After the Second World War, the process of European unification was based on two preconditions: the transatlantic alliance and the Cold War. The US supported efforts to unify Western Europe economically and politically, to establish a stable bulwark in the Cold War. Through economic reconstruction and overcoming the intra-European rivalries, revolutionary upheaval, as had taken place after the First World War, was to be prevented. Although the unification process was predominantly determined by business interests, for a long time it was also linked with balancing the sharpest social and regional contrasts. Agrarian funds, regional funds and other pots of Brussels’ money served to smooth over the most glaring social distortions.
The end of the Soviet Union and the Warsaw Pact has eliminated these conditions. Since then, the tensions with the US and within Europe have intensified.

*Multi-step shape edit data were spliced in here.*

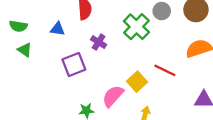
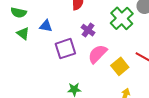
blue triangle: (58, 29) -> (46, 26), moved
pink semicircle: (113, 96) -> (97, 54), moved

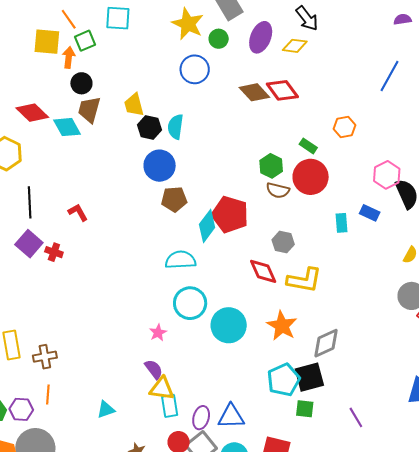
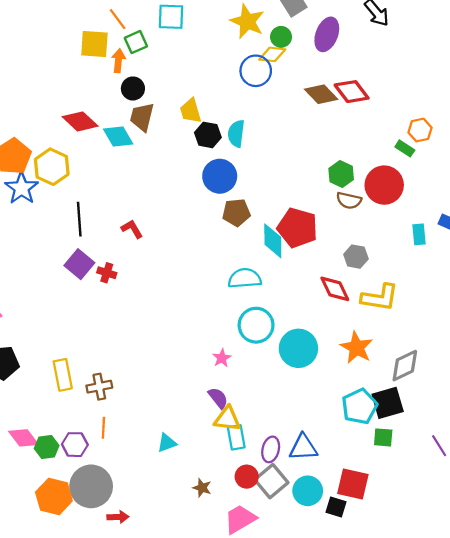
yellow diamond: (295, 46) -> (272, 54), moved
green rectangle: (308, 146) -> (405, 148), moved
cyan diamond: (207, 226) -> (273, 241), turned -36

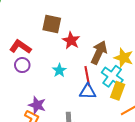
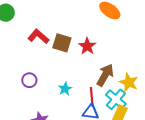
red star: (71, 40) -> (87, 46), moved
red L-shape: (20, 47) -> (38, 36), moved

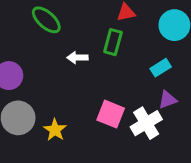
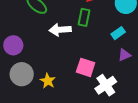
white arrow: (77, 58) -> (60, 30), size x1.5
white cross: (146, 123) -> (106, 85), moved

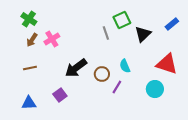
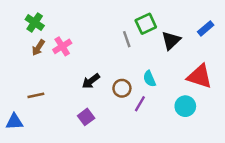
brown line: (30, 68) -> (36, 95), moved
black arrow: (76, 68) -> (91, 81), size x0.7
purple square: (60, 95) -> (86, 117), moved
blue triangle: (29, 103) -> (14, 122), moved

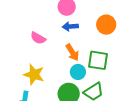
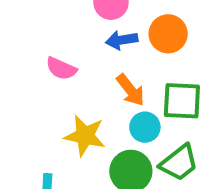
orange circle: (106, 25) -> (168, 34), moved
yellow star: (34, 75) -> (85, 136), moved

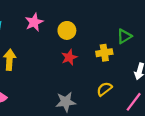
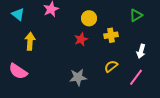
yellow circle: (67, 30) -> (89, 18), moved
green triangle: (124, 36) -> (136, 15), moved

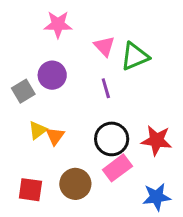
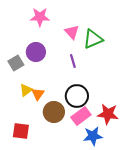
red star: (157, 140) -> (108, 114), moved
brown circle: (75, 184) -> (54, 112), moved
blue star: (157, 197) -> (93, 136), moved

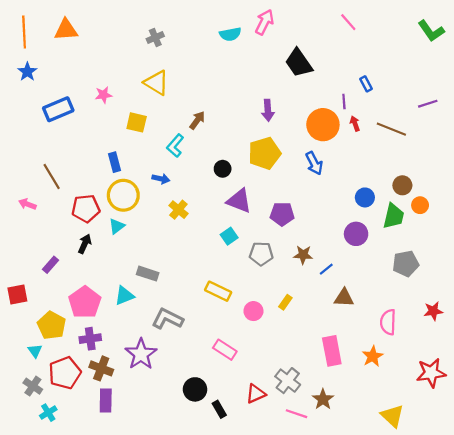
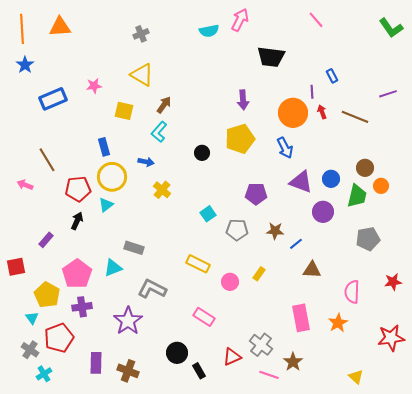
black trapezoid: (299, 63) -> (271, 57), turned -48
brown arrow: (197, 120) -> (164, 105), moved
purple triangle: (239, 201) -> (301, 182), moved
brown cross: (101, 368) -> (128, 371), moved
yellow triangle: (392, 416) -> (356, 377), size x0.7

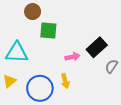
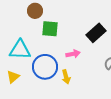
black rectangle: (97, 47) -> (96, 33), moved
blue circle: (40, 88) -> (45, 67), moved

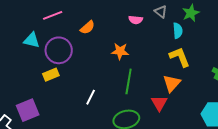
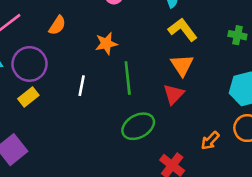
white line: (91, 97) -> (82, 86), moved
red triangle: (159, 103) -> (174, 94), turned 30

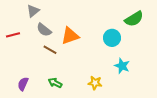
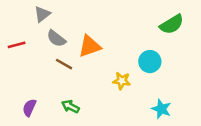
cyan circle: (112, 38) -> (150, 62), moved
cyan star: (122, 66) -> (161, 109), moved
yellow star: (95, 83) -> (122, 81), moved

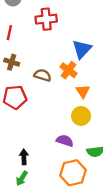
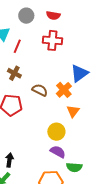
yellow circle: (81, 116) -> (56, 132), moved
purple semicircle: (65, 141) -> (58, 152), moved

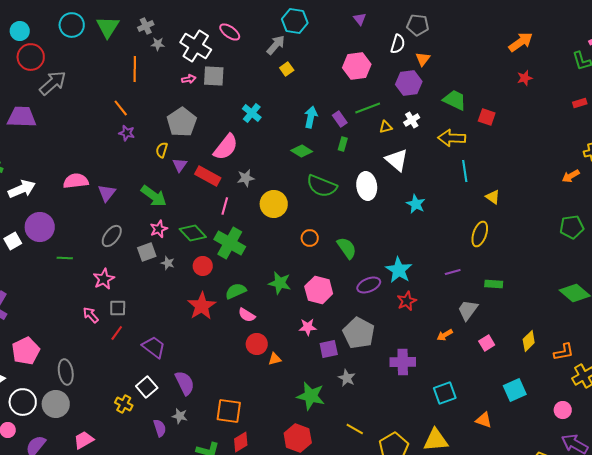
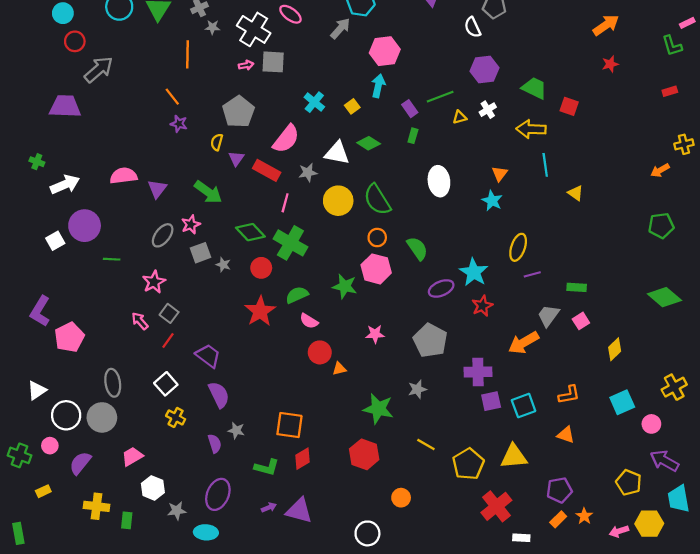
white semicircle: (398, 44) -> (473, 27), turned 138
red circle: (31, 57) -> (75, 41), size x0.7
orange triangle: (423, 59) -> (500, 174), moved
pink hexagon: (357, 66) -> (385, 51), moved
yellow square: (287, 69) -> (352, 106), moved
cyan arrow: (311, 117) -> (378, 86), moved
white triangle: (397, 160) -> (337, 153), moved, turned -30
green semicircle: (322, 186) -> (377, 200), moved, turned 36
pink star: (159, 229) -> (191, 225), moved
yellow ellipse: (480, 234) -> (518, 247), moved
pink hexagon: (319, 290) -> (376, 269), moved
gray square: (118, 308) -> (169, 313), turned 36
orange arrow: (445, 335) -> (524, 343), size x1.8
pink square: (487, 343) -> (581, 321), moved
purple square: (329, 349) -> (491, 401), moved
pink pentagon: (26, 351) -> (69, 337), moved
orange L-shape: (564, 352) -> (569, 395), moved
gray star: (347, 378) -> (417, 389), turned 30
purple semicircle: (185, 383) -> (219, 395), moved
white square: (147, 387) -> (166, 384), moved
cyan square: (515, 390) -> (622, 402), moved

The role of the European institutions has greatly changed. The Brussels Commission has become synonymous with deregulation, liberalisation and the dismantling of workers’ rights. Instead of balancing out the social and regional contrasts, it intensifies them. The bureaucratic colossus with 40,000 staff—not subject to any democratic control, but beholden to the whisperings of numerous lobbyists—increasingly acts as an open tool of the European great powers and the most influential business interests.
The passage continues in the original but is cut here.